Bounding box prediction data
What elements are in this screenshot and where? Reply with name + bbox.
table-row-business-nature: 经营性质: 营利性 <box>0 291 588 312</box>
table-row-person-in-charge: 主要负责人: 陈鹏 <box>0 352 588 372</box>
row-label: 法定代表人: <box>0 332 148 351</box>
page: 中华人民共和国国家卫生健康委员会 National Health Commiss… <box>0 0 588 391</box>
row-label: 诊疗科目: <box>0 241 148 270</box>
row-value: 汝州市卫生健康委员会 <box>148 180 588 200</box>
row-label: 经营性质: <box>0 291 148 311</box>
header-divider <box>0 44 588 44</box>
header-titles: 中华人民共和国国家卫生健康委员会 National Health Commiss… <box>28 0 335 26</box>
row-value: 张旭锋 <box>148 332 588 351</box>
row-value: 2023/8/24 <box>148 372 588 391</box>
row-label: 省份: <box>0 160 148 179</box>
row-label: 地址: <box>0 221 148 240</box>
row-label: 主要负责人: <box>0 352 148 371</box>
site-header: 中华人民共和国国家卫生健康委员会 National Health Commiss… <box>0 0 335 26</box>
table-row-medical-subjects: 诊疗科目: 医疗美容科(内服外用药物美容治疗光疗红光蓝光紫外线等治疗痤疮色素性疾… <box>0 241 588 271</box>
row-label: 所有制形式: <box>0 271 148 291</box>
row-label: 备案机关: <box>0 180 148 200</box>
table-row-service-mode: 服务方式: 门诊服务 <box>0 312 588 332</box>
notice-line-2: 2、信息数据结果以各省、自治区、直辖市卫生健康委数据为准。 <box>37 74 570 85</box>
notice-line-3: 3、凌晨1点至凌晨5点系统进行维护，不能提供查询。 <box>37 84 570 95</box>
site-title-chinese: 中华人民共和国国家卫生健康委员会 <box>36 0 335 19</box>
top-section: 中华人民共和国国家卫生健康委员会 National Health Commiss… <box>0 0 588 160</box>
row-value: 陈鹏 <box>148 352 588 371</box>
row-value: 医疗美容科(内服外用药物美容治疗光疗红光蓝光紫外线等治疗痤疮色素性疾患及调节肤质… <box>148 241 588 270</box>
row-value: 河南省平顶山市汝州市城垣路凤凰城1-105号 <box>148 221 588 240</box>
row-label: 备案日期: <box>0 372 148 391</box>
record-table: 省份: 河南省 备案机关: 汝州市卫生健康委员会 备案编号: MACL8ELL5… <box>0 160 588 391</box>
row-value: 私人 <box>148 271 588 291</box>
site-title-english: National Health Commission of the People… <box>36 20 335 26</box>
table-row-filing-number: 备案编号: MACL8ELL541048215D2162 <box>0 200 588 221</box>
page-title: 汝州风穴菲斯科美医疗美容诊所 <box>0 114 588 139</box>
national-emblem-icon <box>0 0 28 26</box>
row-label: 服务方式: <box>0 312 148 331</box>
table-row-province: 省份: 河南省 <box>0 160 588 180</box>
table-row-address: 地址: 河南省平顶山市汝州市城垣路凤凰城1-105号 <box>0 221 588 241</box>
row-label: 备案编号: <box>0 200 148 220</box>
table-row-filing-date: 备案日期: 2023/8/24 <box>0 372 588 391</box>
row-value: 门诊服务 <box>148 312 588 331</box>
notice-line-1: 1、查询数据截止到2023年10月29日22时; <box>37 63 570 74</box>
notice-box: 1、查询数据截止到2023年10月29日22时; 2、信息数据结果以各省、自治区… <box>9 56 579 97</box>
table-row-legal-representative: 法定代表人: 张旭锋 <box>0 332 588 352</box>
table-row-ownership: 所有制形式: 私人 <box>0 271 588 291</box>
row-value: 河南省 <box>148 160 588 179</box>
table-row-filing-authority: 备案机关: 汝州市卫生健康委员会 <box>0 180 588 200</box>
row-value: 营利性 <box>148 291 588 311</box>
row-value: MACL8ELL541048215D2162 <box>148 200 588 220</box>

Task details: Among the lines above, please count those that contain the string "医疗美容科" and write the number by itself.

Answer: 2